The company also created auto-generated job channels, delivered candidate files to HMs for review within those job channels, and sent SLA reminders after interviews via a DM in Slack. They also enabled channel visibility for scorecard completion, letting decision makers know who has completed the process and who hasn’t.
“We really want to improve the employee experience by delivering things directly to folks whenever possible through Slack,” Barry said.
“Start small and mighty,” she recommended of beginning the internal automation process. “We want to make sure that the actions [systems] are taking are going to be impactful, but they don’t necessarily need to be complex – and be ready to iterate and make room for error handling whenever possible.”

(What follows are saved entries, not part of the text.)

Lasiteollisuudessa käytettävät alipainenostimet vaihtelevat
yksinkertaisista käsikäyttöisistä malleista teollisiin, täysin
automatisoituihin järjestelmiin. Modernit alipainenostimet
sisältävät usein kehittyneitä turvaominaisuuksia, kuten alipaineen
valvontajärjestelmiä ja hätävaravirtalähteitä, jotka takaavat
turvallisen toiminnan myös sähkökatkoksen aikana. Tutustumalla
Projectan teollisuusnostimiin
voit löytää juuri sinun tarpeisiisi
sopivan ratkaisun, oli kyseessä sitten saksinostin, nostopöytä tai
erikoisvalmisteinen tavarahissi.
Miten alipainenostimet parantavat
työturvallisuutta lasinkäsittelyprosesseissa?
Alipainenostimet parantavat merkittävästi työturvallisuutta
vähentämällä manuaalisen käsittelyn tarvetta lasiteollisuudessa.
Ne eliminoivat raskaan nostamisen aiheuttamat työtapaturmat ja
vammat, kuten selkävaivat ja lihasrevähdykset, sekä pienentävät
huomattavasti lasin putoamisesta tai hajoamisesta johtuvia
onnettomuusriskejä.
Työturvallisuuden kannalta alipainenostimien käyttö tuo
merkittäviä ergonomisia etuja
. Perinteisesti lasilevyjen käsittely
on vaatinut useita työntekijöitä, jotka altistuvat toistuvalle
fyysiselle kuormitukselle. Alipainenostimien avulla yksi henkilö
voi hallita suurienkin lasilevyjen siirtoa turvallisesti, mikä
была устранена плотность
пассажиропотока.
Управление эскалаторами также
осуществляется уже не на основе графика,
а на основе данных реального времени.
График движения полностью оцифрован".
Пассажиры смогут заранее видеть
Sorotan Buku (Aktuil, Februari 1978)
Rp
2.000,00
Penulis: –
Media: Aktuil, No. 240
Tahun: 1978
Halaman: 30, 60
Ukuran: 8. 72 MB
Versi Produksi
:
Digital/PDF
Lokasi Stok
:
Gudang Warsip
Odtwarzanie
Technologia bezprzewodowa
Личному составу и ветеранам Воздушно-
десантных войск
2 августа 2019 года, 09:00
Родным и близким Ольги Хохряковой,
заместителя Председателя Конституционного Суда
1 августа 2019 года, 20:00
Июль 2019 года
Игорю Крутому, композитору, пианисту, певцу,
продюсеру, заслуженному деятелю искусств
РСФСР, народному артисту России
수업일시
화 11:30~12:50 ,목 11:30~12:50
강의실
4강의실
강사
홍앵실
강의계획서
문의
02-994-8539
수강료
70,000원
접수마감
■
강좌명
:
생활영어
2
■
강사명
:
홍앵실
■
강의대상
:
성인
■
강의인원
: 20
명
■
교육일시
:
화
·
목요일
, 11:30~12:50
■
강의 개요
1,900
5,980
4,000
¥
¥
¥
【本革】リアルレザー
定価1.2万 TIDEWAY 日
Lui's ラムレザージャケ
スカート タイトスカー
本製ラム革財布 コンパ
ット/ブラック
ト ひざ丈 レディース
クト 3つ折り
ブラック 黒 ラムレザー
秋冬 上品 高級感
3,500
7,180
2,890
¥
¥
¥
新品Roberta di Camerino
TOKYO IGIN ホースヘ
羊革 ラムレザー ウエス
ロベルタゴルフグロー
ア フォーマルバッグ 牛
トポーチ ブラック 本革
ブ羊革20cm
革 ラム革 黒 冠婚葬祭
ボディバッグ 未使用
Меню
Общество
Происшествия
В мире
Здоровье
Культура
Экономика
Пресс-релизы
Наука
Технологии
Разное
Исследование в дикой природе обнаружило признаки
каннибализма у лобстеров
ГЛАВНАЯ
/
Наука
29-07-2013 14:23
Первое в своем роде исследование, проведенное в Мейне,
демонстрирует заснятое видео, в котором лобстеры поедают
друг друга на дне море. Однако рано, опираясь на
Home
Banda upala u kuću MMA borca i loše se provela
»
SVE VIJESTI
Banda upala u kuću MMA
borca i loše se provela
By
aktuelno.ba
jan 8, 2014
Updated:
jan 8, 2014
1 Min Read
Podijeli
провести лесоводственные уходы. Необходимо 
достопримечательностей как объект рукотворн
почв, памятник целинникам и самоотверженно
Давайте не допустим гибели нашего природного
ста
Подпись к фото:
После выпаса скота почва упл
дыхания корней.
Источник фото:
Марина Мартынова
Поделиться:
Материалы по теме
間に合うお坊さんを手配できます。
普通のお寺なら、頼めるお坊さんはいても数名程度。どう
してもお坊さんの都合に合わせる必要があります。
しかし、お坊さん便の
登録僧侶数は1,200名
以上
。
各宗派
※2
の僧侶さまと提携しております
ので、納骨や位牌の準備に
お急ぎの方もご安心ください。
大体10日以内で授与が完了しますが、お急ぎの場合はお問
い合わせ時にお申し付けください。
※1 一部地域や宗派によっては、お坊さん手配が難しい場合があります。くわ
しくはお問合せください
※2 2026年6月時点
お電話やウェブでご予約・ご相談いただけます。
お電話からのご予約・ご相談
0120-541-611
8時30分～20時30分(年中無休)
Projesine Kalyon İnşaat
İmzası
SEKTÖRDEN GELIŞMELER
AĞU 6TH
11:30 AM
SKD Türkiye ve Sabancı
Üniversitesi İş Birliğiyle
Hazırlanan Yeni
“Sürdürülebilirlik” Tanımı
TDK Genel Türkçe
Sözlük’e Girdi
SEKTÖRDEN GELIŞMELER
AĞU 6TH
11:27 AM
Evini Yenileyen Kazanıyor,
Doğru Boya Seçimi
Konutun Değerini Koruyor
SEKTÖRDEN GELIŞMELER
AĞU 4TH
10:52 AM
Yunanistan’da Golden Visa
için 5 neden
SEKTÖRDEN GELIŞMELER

Square: Simplifying Systems Workflow Post-IPO
Rounding out the panel was Bobby Mathew of Square, speaking about the company’s 10 years of business decisions regarding tools, automation and workflows, four of which were post-IPO. Currently, Square uses a handful of HR tools, including a recruiting app, HCM, payroll, expense management, custom scripting tool and more, and as the Business Systems Lead for People Systems, Mathew is responsible for streamlining all of this.
Joining the company two years post-IPO, Mathew hopes to simplify the process, having data flow directly from recruiting to their HCM and SSO before flowing downstream – as opposed to flowing currently from their HCM to a destination app (with a variety of other steps and back-and-forth processes in-between). Doing so, he says, will increase productivity, save team members plenty of time – allowing them to perform more fruitful tasks focused on the people – and eliminate bottlenecks that existed from a plethora of apps and disparate users.
“We have an engineering culture [at Square] focused on user experience,” Mathew said. “So, if you think about a Square product, the idea is ‘When you approach our UI, it should be simple. A few clicks and you’re done.’ That’s the whole goal of what they’ve been trying to build…and we want to emulate that in our employee experience.”
Being Strategic With Business Systems
Hearing the systems perspectives of HR teams pre-, during and post-IPO, it’s clear to see that hiring stakeholders need to be in sync and work fast and the only way to do that is by working with business systems.
“If we’re going to continue to hire and have the rate we’ve had for the past few years, it has to be all about effectively rebuilding that foundation, prioritizing needs and getting the business on board with better [systems] or helping them understand the value of what it means to centralize these processes and how much better it can scale,” Mathew said.
“We have to make these processes better for the folks who go through it and the best way to do that is through systems,” Barry added.